On Feb. 12, 2021, the Minneapolis Police Department announced that its officers are banned from using facial recognition software when they’re in the process of apprehending suspects.
According to TechCrunch, the problematic police department — best known for being the home of the officers who killed George Floyd last summer — is known for having a “relationship” with Clearview AI, a firm with a record of “scraping” images from social media networks and selling them, wholesale, to police departments and federal law enforcement agencies.
13 members of the city council — with no opposition — voted in favor of banning facial recognition software usage. And Minneapolis is just the latest city to join in the usage ban, joining Boston and San Francisco in this landmark move.
However, the bans haven’t included selling the images to private companies — which many privacy experts cite as a growing concern.
But there’s another, more salient reason why facial recognition software is facing staunch opposition and even outright banning: because of increasingly obvious concerns about aggressive policing. According to the ACLU, facial recognition software is dangerous to all people, of all races — but in the United States, there’s an increasing concern of how this software could be deadly for Black Americans, who could be targeted and even killed merely for existing.

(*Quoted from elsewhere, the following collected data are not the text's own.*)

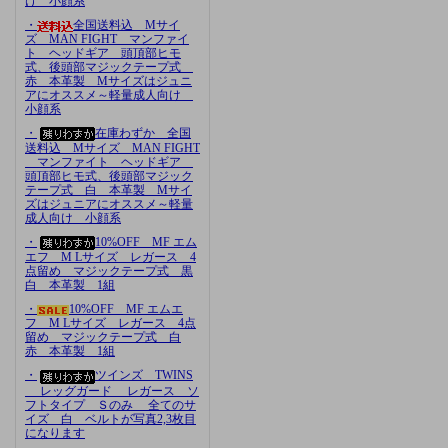
け 小顔系
・
全国送料込 Mサイ
ズ MAN FIGHT マンファイ
ト ヘッドギア 頭頂部ヒモ
式、後頭部マジックテープ式
赤 本革製 Mサイズはジュニ
アにオススメ～軽量成人向け
小顔系
・
在庫わずか 全国
送料込 Mサイズ MAN FIGHT
マンファイト ヘッドギア
頭頂部ヒモ式、後頭部マジック
テープ式 白 本革製 Mサイ
ズはジュニアにオススメ～軽量
成人向け 小顔系
・
10%OFF MF エム
エフ M Lサイズ レガース 4
点留め マジックテープ式 黒
白 本革製 1組
・
10%OFF MF エムエ
フ M Lサイズ レガース 4点
留め マジックテープ式 白
赤 本革製 1組
・
ツインズ TWINS
レッグガード レガース ソ
フトタイプ Ｓのみ 全てのサ
イズ 白 ベルトが写真2,3枚目
になります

“Groundbreaking research conducted by Black scholars Joy Buolamwini, Deb Raji, and Timnit Gebru snapped our collective attention to the fact that yes, algorithms can be racist,” reports the ACLU. “Buolamwini and Gebru’s 2018 research concluded that some facial analysis algorithms misclassified Black women nearly 35 percent of the time, while nearly always getting it right for white men. A subsequent study by Buolamwini and Raji at the Massachusetts Institute of Technology confirmed these problems persisted with Amazon’s software.”
But even if the algorithms are somehow adjusted to level the playing field, the use of the technology itself is racist — because the system itself is racist.
“Black people face overwhelming disparities at every single stage of the criminal punishment system, from street-level surveillance and profiling all the way through to sentencing and conditions of confinement,” the ACLU notes. “Surveillance of Black people in the U.S. has a pernicious and largely unaddressed history, beginning during the antebellum era.”